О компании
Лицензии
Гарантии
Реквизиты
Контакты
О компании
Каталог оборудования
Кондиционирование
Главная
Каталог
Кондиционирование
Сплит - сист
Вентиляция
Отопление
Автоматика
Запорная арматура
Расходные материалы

+ + +

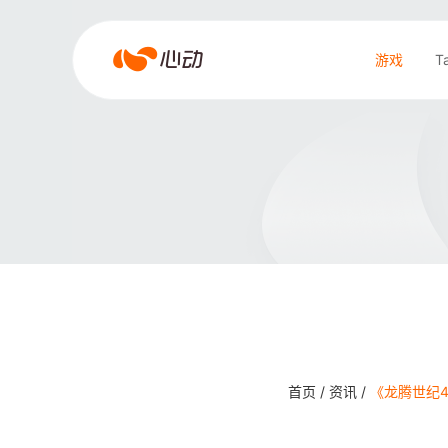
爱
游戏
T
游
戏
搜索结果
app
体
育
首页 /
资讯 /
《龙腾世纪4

+ + +

#### [Exercise brief]
As the answer, set down only the lines from the data above between the one holding "Сплит - сист" and the one holding "Расходные материалы", inclusive, exactly as they read.

#### [Solution below]
Сплит - сист
Вентиляция
Отопление
Автоматика
Запорная арматура
Расходные материалы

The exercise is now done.